A good portrait of the French pop master relaxing with his guitar. Etienne has been our friend and accomplice for over 24 years now. We shared the same manager and the same struggle in the early days, and over the years have worked with great pleaasure on each other’s music. Most think of him as a sophisticated and elegant music star. We know him as he really is; an extremely down-to-earth and, let’s face it, silly person — if you want to know more, here’s a great English language summary of Etienne’s career from RFI Musique: RFI Bios
Etienne Daho’s official site: Etiennedaho.com
The Fabulous Kojacks
NYC, 1979, CBGB dressing room: Dressed like the famous Telly Savalas character in the ’70’s TV show “Kojack”, complete with bald-head wigs, sunglasses, lollypops, and large flashy pinkie rings, The Fabulous Kojacks were often the opening act for the Laughing Dogs.
In the middle of the punk/new wave scene, the Kojacks were a swing group, doing performances of punk, hard rock, and heavy metal tunes in the style of Frank Sinatra and other Las Vegas performers.

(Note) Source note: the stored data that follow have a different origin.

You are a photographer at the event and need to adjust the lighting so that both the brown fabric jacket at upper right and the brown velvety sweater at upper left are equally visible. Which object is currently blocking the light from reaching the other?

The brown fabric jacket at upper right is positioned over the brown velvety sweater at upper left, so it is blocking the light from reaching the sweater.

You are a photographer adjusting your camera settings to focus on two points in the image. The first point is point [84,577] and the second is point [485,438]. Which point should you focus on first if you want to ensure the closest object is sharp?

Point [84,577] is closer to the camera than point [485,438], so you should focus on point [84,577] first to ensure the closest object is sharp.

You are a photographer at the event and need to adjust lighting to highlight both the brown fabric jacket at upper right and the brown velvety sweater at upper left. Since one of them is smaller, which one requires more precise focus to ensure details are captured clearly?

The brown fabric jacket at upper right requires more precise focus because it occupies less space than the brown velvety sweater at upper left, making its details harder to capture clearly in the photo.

The Eels, with Nic on keyboard instead of drums, served as the Kojacks back-up band for their debut show at CBGB. After this, they developed a full Vegas-style orchestra. The rumor was that the Kojacks were an alter ego of the Laughing Dogs, disguising themselves as another band in a ploy to avoid paying for an opening act.

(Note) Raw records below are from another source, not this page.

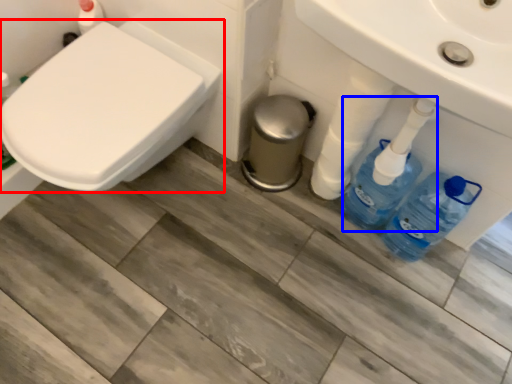 Question: Which point is closer to the camera, toilet (highlighted by a red box) or cleaning product (highlighted by a blue box)?

Choices:
 (A) toilet
 (B) cleaning product

Answer: (A) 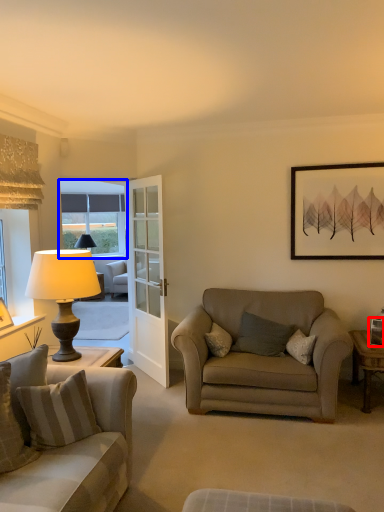 Question: Which point is further to the camera, picture frame (highlighted by a red box) or window (highlighted by a blue box)?

Choices:
 (A) picture frame
 (B) window

Answer: (B)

“Who loves ya baby!” NYC, 1980, 3 members of The Fabulous Kojacks on stage at Hurrah. Billboard magazine described them well: “their modus operandi includes Las Vegas lounge-style versions of such punk-rock classics as ELVIS COSTELLO’s ‘Watching the Detectives’ and the RAMONES’ ‘Blitzkrieg Bop’ (retitled ‘Blitzkrieg Cop’ for the occasion)”.
NYC, 1979, Bottom Line: Performing with the Kojacks are members of the Buddy Rich horn section, and their backup band, the Jack-Offs, which included Nic (far right in white) on keys.